- _What the task requires_
Give back the data exactly, with no images.

- _Saved data entries_

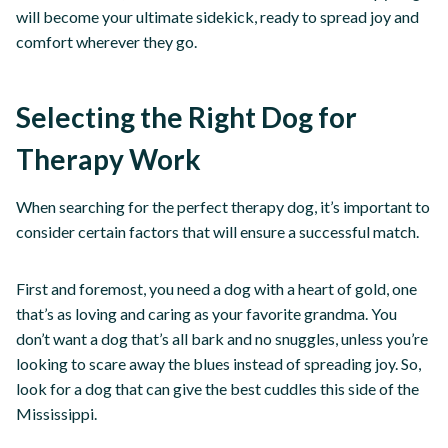
will become your ultimate sidekick, ready to spread joy and
comfort wherever they go.
Selecting the Right Dog for
Therapy Work
When searching for the perfect therapy dog, it’s important to
consider certain factors that will ensure a successful match.
First and foremost, you need a dog with a heart of gold, one
that’s as loving and caring as your favorite grandma. You
don’t want a dog that’s all bark and no snuggles, unless you’re
looking to scare away the blues instead of spreading joy. So,
look for a dog that can give the best cuddles this side of the
Mississippi.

- _Output_
will become your ultimate sidekick, ready to spread joy and
comfort wherever they go.
Selecting the Right Dog for
Therapy Work
When searching for the perfect therapy dog, it’s important to
consider certain factors that will ensure a successful match.
First and foremost, you need a dog with a heart of gold, one
that’s as loving and caring as your favorite grandma. You
don’t want a dog that’s all bark and no snuggles, unless you’re
looking to scare away the blues instead of spreading joy. So,
look for a dog that can give the best cuddles this side of the
Mississippi.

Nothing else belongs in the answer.